The FIRST_VALUE function is a window function in SQL that allows you to retrieve the first value in a set of ordered values within a specified window or partition. It is particularly useful when you're working with analytical queries that require aggregation over a subset of data.
Syntax:
FIRST_VALUE(expression) OVER (
[PARTITION BY partition_expression]
ORDER BY order_expression
[ROWS BETWEEN ...]
)
Parameters:
- expression: The column or expression from which you want to retrieve the first value.
- PARTITION BY: (Optional) This clause divides the result set into partitions to which the function is applied. If omitted, the function treats the entire result set as a single partition.
- ORDER BY: This clause defines the logical order in which the rows are considered in each partition.
- ROWS BETWEEN: (Optional) This clause can be used to specify the range of rows to consider for the function if you want it to be limited to a specific set of rows rather than the entire partition.
Example Usage:
Assume you have a table named sales with the following schema:
| id | employee_id | sale_date | amount |
|----|-------------|-------------|--------|
| 1 | 101 | 2023-01-01 | 100 |
| 2 | 101 | 2023-01-05 | 150 |
| 3 | 102 | 2023-01-02 | 200 |
| 4 | 102 | 2023-01-06 | 250 |
To get the first sale amount for each employee based on sale_date, you can use the FIRST_VALUE function like this:
SELECT
employee_id,
sale_date,
amount,
FIRST_VALUE(amount) OVER (
PARTITION BY employee_id
ORDER BY sale_date
) AS first_sale_amount
FROM
sales
ORDER BY
employee_id, sale_date;
Explanation:
- The PARTITION BY employee_id clause creates a separate partition for each employee.
- The ORDER BY sale_date clause orders the sales within each employee's partition by the sale date.
- The FIRST_VALUE(amount) retrieves the first sale amount for each employee based on the order defined in the ORDER BY clause.

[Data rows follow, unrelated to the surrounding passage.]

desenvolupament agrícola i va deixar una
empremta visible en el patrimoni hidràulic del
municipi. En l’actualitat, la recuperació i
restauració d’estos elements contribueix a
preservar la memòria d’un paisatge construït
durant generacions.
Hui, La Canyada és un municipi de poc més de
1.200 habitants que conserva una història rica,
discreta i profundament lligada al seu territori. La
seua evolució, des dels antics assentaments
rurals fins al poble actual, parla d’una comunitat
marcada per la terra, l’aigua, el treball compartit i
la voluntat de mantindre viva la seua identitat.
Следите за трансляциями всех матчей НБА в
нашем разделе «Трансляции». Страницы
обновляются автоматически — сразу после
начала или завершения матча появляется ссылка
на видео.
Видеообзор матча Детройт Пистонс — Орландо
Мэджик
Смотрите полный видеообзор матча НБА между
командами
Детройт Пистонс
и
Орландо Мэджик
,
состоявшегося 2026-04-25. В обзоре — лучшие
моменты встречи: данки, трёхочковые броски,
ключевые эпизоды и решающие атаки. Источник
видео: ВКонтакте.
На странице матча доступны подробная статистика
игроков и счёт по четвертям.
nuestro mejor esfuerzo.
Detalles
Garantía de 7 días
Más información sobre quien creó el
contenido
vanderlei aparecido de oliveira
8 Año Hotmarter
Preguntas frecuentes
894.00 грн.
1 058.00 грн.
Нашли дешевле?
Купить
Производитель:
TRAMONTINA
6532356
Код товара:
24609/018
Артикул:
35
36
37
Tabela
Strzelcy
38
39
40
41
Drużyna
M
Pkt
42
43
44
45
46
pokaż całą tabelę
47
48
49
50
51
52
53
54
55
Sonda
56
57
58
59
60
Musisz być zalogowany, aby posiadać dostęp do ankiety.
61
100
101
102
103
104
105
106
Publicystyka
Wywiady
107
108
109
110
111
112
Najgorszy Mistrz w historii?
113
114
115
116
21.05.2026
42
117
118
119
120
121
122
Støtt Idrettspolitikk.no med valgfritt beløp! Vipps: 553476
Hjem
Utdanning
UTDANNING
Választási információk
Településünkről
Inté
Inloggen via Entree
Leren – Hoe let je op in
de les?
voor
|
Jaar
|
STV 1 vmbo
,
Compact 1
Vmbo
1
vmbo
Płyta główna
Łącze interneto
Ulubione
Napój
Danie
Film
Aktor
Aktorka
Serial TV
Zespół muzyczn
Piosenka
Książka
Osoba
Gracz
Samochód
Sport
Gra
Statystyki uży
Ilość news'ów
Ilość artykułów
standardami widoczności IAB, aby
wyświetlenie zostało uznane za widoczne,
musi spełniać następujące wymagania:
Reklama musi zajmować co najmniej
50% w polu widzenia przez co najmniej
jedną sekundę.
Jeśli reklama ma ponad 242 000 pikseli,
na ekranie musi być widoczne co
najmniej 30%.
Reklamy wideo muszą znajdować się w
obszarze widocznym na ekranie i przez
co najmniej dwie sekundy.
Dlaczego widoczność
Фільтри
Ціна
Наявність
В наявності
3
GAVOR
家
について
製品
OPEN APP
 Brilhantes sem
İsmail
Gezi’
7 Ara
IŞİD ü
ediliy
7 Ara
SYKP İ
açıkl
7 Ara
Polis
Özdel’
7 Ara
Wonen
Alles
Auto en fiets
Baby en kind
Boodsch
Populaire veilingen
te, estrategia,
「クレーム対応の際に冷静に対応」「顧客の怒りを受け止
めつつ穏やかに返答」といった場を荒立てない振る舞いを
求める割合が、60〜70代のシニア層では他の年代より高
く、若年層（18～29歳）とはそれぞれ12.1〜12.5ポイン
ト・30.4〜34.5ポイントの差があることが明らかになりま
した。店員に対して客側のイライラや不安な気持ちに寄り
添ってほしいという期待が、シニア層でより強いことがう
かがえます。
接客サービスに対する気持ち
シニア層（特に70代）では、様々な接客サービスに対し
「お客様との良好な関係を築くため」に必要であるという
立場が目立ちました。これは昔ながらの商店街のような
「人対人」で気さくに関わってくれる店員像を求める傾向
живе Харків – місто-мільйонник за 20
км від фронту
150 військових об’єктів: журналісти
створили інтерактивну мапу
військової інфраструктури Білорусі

- The result set will show each sale along with the first sale amount for the respective employee for easy analysis.
Output Example:
Given the above SQL query, the output would look like this:
| employee_id | sale_date | amount | first_sale_amount |
|-------------|-------------|--------|--------------------|
| 101 | 2023-01-01 | 100 | 100 |
| 101 | 2023-01-05 | 150 | 100 |
| 102 | 2023-01-02 | 200 | 200 |
| 102 | 2023-01-06 | 250 | 200 |
Here, each row shows the sale amount along with the respective first sale amount for that employee.